I’ve found, probably as a fact of getting old, my moustache gets better every year; better in the sense of being fuller and more well covered.
This year, I opted for a ‘Trucker’.
Toward the end of the month – in an impulsive moment, I thought ‘Ah hah! You know what would suit this look? – An earring!’. I went out and bought a thick earing to put my ear that I’d had pierced and stretched more than ten years ago.
The resulting look was this:
Now – charming smile aside, this look is a bit non-conformist and provocative. It has a theme of villainy (a pirate was most common term used), which was part of the fun of doing it in the first place.
When I was younger, I very much did do the ‘non-conforming expression of personal identity’ thing. Here’s an example:
Since then – my philosophy has more been ‘Having a neutral look opens more doors’.
A non-conforming look can serve as a useful social signal to others with your values; there’s an easy visual identifier, you know that those are ‘your people’.
But this can exclude you from other people who you might otherwise get on well with, when they have to instantly deal with the discomfort, or their ingrained biases, caused by your unconventional appearance. If a man looking like a pirate knocked on your door asking for directions, the first thing you might think is that he’s actually casing your place for gold and plunder.

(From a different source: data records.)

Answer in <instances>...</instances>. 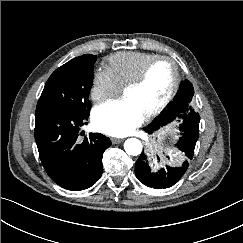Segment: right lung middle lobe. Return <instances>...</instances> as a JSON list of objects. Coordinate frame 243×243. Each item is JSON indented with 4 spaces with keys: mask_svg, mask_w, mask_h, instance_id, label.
<instances>
[{
    "mask_svg": "<svg viewBox=\"0 0 243 243\" xmlns=\"http://www.w3.org/2000/svg\"><path fill=\"white\" fill-rule=\"evenodd\" d=\"M96 56L76 57L56 69L49 77L39 98L36 111L48 110L85 115L90 113L88 100L93 83Z\"/></svg>",
    "mask_w": 243,
    "mask_h": 243,
    "instance_id": "1",
    "label": "right lung middle lobe"
}]
</instances>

Also – a non-conventional dress sense is a fairly superficial expression of values; while it’s probably safe to reason that someone with facial piercings and tattoos is more likely to be gay friendly and otherwise tolerant – a better gauge on this kind of thing would be actually having a conversation with them.

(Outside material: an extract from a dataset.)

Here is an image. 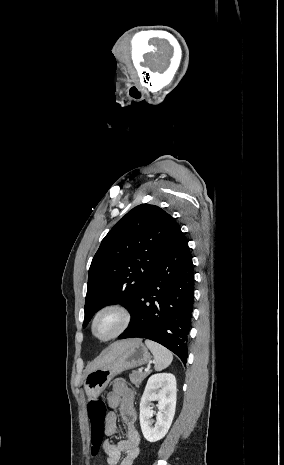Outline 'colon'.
<instances>
[{"mask_svg": "<svg viewBox=\"0 0 284 465\" xmlns=\"http://www.w3.org/2000/svg\"><path fill=\"white\" fill-rule=\"evenodd\" d=\"M89 412V438H92L91 447L89 448V453L93 455L94 458L97 457L98 448H103L104 441L101 438H106L109 428V423L107 420L105 403L102 400H92L87 407Z\"/></svg>", "mask_w": 284, "mask_h": 465, "instance_id": "5ec220e1", "label": "colon"}]
</instances>
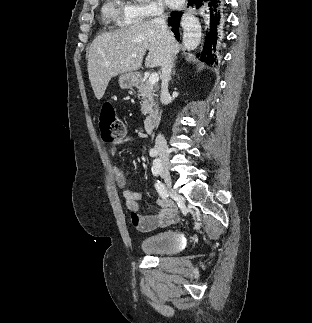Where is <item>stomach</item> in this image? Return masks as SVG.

Here’s what I’m currently looking like:
This image demonstrates the concern I have – my look is a bit scary.
There’s another reason to consider shaving, or not. Comfort.
The moustache is uncomfortable at times, and I find myself stroking it a bit.

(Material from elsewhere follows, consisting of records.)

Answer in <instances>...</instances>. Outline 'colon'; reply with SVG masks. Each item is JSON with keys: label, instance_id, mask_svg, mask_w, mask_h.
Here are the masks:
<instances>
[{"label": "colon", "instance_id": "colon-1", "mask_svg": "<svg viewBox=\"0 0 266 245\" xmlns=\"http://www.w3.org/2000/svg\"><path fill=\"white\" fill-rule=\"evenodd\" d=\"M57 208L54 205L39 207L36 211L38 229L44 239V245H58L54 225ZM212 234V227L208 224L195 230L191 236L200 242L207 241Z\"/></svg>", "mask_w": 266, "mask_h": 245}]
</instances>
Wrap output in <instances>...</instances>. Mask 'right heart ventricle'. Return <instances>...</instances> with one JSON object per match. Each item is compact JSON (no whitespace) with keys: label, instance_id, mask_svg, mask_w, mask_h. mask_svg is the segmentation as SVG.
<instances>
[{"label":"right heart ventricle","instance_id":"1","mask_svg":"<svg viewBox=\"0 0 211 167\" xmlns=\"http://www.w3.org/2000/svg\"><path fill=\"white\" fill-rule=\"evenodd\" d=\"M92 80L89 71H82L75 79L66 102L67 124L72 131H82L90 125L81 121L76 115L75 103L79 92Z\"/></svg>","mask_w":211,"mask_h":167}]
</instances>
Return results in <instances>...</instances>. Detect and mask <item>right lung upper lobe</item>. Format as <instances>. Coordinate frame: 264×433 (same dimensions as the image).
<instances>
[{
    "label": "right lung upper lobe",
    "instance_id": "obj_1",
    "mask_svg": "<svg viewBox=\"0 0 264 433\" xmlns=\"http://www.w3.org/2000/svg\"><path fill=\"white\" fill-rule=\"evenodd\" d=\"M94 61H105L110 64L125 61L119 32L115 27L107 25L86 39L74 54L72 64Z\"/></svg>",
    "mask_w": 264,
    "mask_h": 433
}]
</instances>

Shaving can also be uncomfortable too; I’m not the best at shaving and I often give myself razor burn. I’m typically most comfortable about three days after shaving with a bit of stubble. A few days after that it starts getting itchy and uncomfortable.
But I what I’ve found, is that even though there are good reasons to shave – there’s an perhaps egotistical resistance to it. I’m aware that a big part of my reason to shave is social conformity – and conceding to social conformity feels like a weakness.
I ended up shaving. Here’s what I look like now.
The earring is still there. I need to go to someone with a pair of reversible pliers to take it out.
I am considering still having an earring, but a smaller one. One that says ‘a bit original and interested in design, but not outrageous’.